While identifying effective alternatives is important, they also need to be supported by a larger policy effort to ensure they are widely adopted. Recently I proposed an alternative policy framework — National Outreach for Hazards and Threat Education (NO HATE) — that aspires to put these parallels into practice.
Aside from adopting and adapting proven practices, like threat assessment teams, NO HATE has two other promising benefits.

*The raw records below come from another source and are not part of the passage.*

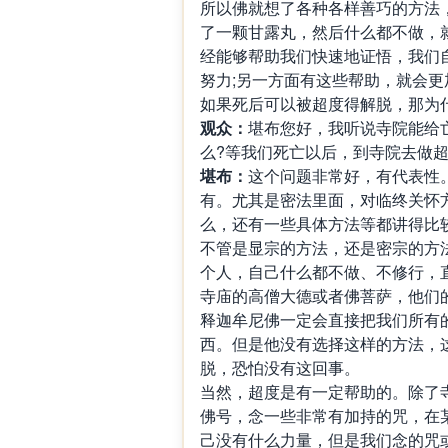
所以佛就想了各种各样善巧的方法
了一颗甘露丸，然后什么都不做，
经能够帮助我们快速地证悟，我们
努力;另一方面有这些帮助，就会
如果死后可以被超度得解脱，那为
观众：
堪布您好，我听说寺院能给
么?等我们死亡以后，到寺院去做超
堪布：
这个问题非常好，有代表性
有。尤其是密法里面，对临终关怀
么，还有一些具体方法等都讲得比
不管是显宗的方法，还是密宗的方
个人，自己什么都不做、不修行，
寺庙的高僧大德或者佛菩萨，他们
释迦牟尼佛一定会直接把我们所有
西。但是他没有选择这样的方法，
脱，恐怕没有这回事。
当然，超度是有一定帮助的。除了
佛号，念一些非常有加持的咒，在
己没有什么力量，但是我们念的咒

First, local communities, not federal agencies, are the main stakeholders in a bottom-up effort to put troubled individuals into counseling rather than handcuffs.
Second, given the similarities between lone-actor terrorism and mass rampage shooters, the issue is framed under a larger effort to combat “targeted violence.” It moves beyond the narrow and fear-inducing public discourse of “terrorism,” which some studies suggest is ineffective at increasing vigilance and resilience against violence. (In fact, other studies suggest “terrorism” framing is associated with increased prejudice against perceived out-groups, in this case, Muslims).
Talking about “targeted violence” beyond “terrorism” or “countering violent extremism” provides an opportunity for Muslims to engage in a public discourse of partnership and collective action without the stigma of collective guilt.
Both potential benefits serve to provide a more comfortable environment for parents, peers and others to speak out when they are troubled by a person’s behaviors. They can turn to a trusted source of help that will listen to their concern, take it seriously and treat it with the utmost professionalism, confidentiality and care.
In the effort to prevent lone-actor terrorist attacks, learning from our successes to prevent mass rampage shootings reflects a common-sense approach. It puts policies on a much stronger, highly promising foundation of evidence. In turn, this allows communities and policymakers to take a significant step toward addressing concerns over fairness and civil liberties while strengthening the safety of our nation.